What are the best things about studying Law?
One thing I appreciate the most is the solidarity between law students. We help each other for assignments, share our knowledge and sources when we have exams or essays to write… You will find it very easy making friends. Another great thing is that you don’t have that many lectures or seminars, which means a lot of free time. However, this is needed to study and complete all your readings! For each hour of lecture, reserve approximately 2-3 hours of additional reading and note-refining to truly be able to understand the subject. But if you manage your time well, you will definitely have the opportunity to relax, go out and have fun. Your social life and sleep do not have to automatically disappear simply because you study law!

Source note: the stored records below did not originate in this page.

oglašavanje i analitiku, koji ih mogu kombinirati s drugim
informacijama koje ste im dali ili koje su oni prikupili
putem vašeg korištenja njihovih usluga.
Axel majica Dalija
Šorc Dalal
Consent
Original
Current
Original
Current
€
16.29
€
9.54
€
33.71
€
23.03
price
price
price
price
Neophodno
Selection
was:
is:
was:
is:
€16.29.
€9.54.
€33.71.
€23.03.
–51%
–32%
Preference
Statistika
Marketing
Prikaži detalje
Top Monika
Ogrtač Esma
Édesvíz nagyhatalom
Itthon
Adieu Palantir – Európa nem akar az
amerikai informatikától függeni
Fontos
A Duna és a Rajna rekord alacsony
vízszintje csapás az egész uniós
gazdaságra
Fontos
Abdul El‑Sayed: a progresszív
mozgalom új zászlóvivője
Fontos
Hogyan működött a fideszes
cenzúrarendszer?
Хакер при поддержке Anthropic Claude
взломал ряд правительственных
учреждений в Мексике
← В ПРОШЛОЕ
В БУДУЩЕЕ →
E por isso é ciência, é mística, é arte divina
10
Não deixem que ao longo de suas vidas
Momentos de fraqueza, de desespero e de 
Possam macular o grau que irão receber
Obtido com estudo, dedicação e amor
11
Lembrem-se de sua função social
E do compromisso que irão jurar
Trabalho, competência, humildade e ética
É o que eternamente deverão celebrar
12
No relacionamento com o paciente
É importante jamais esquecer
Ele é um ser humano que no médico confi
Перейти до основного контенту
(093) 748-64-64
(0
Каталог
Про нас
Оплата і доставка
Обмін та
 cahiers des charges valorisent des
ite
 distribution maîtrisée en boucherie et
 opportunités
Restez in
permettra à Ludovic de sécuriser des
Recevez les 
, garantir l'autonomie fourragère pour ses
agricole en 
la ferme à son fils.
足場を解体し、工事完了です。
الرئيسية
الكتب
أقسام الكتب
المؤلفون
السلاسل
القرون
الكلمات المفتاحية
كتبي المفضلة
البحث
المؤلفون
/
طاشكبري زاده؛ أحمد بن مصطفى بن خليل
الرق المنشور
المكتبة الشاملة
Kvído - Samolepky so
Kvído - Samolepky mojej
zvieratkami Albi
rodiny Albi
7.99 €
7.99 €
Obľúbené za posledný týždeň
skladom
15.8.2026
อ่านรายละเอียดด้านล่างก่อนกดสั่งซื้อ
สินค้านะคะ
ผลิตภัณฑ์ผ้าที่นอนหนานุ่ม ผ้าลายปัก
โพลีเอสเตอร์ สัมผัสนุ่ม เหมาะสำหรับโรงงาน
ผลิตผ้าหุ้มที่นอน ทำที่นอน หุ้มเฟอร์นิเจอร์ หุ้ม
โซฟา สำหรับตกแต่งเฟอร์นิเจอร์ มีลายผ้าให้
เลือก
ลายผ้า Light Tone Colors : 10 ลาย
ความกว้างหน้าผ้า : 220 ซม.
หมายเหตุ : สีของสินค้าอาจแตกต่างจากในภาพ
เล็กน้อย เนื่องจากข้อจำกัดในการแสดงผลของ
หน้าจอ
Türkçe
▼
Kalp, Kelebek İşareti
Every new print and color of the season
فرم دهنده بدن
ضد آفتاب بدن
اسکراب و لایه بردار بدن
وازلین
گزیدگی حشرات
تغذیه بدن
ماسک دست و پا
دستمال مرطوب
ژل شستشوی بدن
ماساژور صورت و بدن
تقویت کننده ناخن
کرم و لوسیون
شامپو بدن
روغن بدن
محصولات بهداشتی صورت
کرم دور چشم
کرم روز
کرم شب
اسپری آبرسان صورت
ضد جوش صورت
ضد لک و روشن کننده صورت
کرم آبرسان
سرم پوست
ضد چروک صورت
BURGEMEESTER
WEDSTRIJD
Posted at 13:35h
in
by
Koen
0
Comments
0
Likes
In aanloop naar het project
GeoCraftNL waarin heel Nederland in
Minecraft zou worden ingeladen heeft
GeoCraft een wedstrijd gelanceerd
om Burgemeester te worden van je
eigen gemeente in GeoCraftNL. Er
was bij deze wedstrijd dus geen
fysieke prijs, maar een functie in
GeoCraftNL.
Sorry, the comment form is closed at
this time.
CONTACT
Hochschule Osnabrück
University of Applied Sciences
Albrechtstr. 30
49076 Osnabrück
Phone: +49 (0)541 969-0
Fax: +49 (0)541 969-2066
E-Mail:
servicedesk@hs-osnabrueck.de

Any top tips for those considering studying Law?
I would advise any law student to go to as many library workshops or other academic events organised by law societies or the law school, as they can be very helpful in figuring out how to write a legal essay or even get into the right mindset to write a piece of work or prepare for an exam. Another thing students think about very early (sometimes too early) is applying for spring weeks or training contracts. This is often done in your second or third year and is very stressful and time-consuming. It is easy to get lost and not know which area of law you want to specialise in (commercial, human rights), or if you want to work in the legal world at all. The careers office is always here to help guide you figure out what formation is right for you. I know it has helped me a lot.
I would say that studying law is tough, and you must have a real interest for it to get through this degree. It takes time to figure out the right method to approach all the workload you get but if you have the right motivation and a strong mindset, you will see those years fly by.